The accuracy here refers to the proportion of matches where the model correctly predicted the winning team. For example, an accuracy of 83% at 25 minutes means that given a snapshot of the game state at the point, the model correctly identified the eventual winner in roughly 83 out of every 100 matches. At 10 minutes, the drops to 69%, only modeestly better than a coinflip. This perfectly reflects how unpredictable the game still is at earlier stages compared to a later time point.

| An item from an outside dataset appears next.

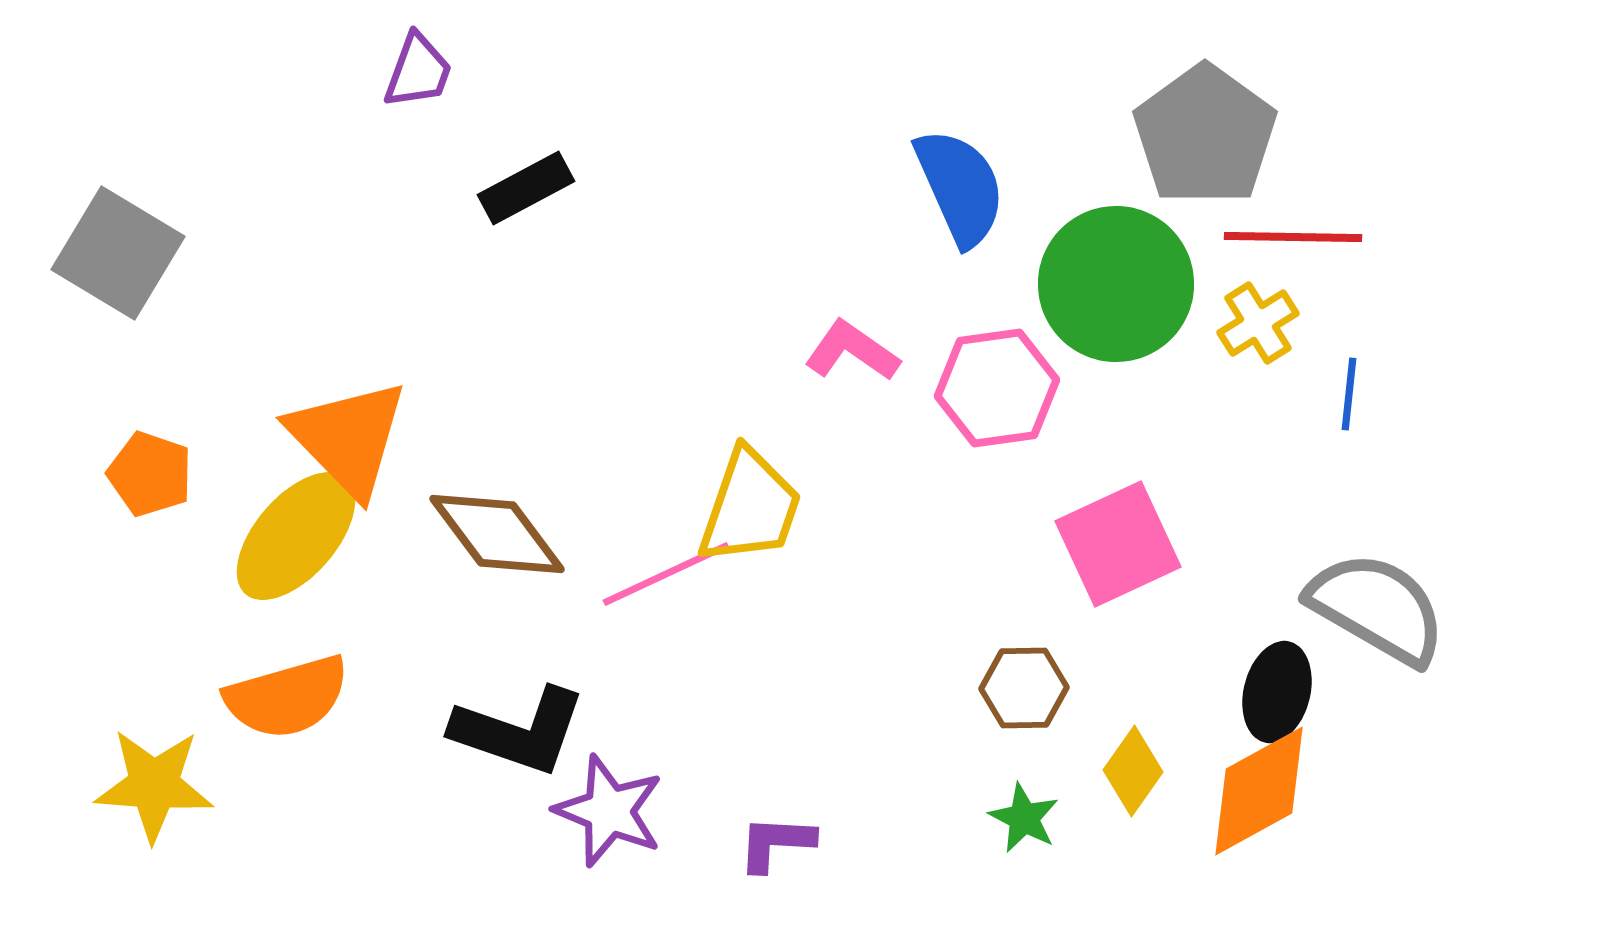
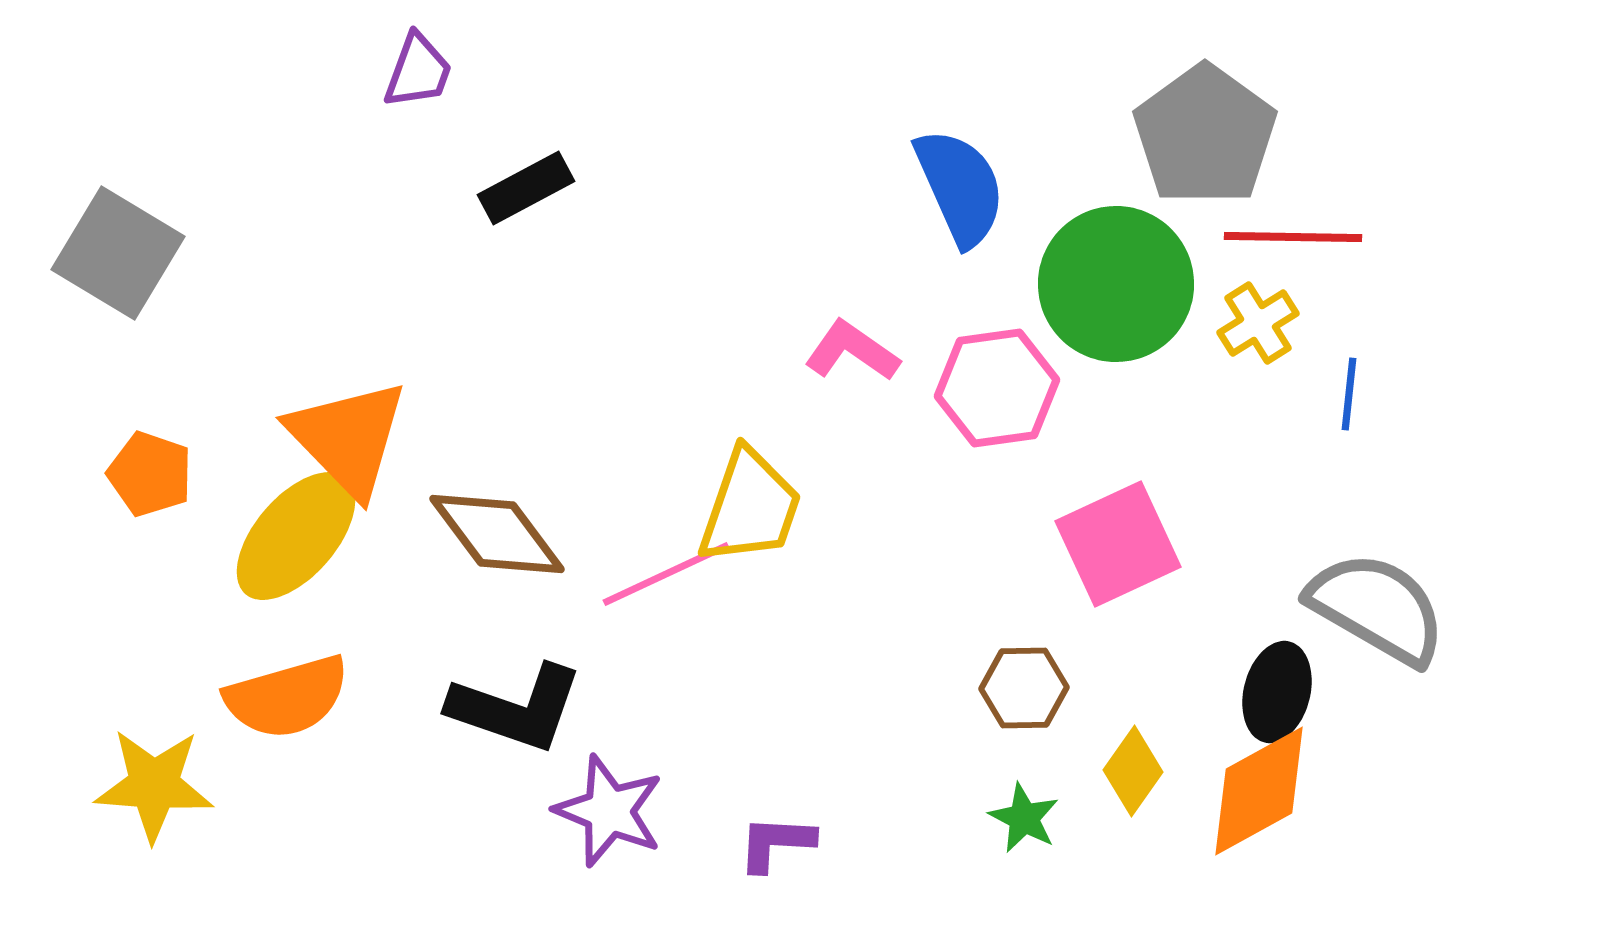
black L-shape: moved 3 px left, 23 px up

Accuracy Plots Across Timepoints

Let’s visualize this.

ggplot(time_results, aes(x = minute, y = .estimate)) +
  geom_line(color = "#0A3D62", linewidth = 1) +
  geom_point(color = "#D4AF37", size = 3) +
  scale_x_continuous(breaks = c(10, 15, 20, 25)) +
  scale_y_continuous(limits = c(0.60, 0.90),
                     labels = scales::percent_format(accuracy = 1)) +
  labs(title = "Prediction Accuracy Across Match Timepoints",
       x = "Minute", y = "Test Set Accuracy") +
  theme_minimal()

We can see that the plot shows a clear upward trend in prediction accuracy as the match progresses, which makes intuitive sense. Early in the game, advantages are small and matches are still very up for grabs. By 25 minutes, gold leads, tower differences, and objective control have compounded enough that the model can predict the eventual winner with much greater confidence. A nice confirmation to how League of Legends is a very snowball heavy game. The longer a team stays ahead, the harder it becomes to come back.

Conclusion

What once started with a passion for games became an opportunity to explore a real classification problem through data. By using structured in-game snapshots from League of Legends, the project showed that match outcomes can be predicted reasonably well using team advantage features such as gold, experience, kills, and objectives. Among the models considered, elastic net logistic regression and boosted trees performed best, with nearly identical results on both cross-validation and the held-out test set. Because the elastic net model achieved similar performance While remaining simpler and easier to interpret, it was selected as the final model.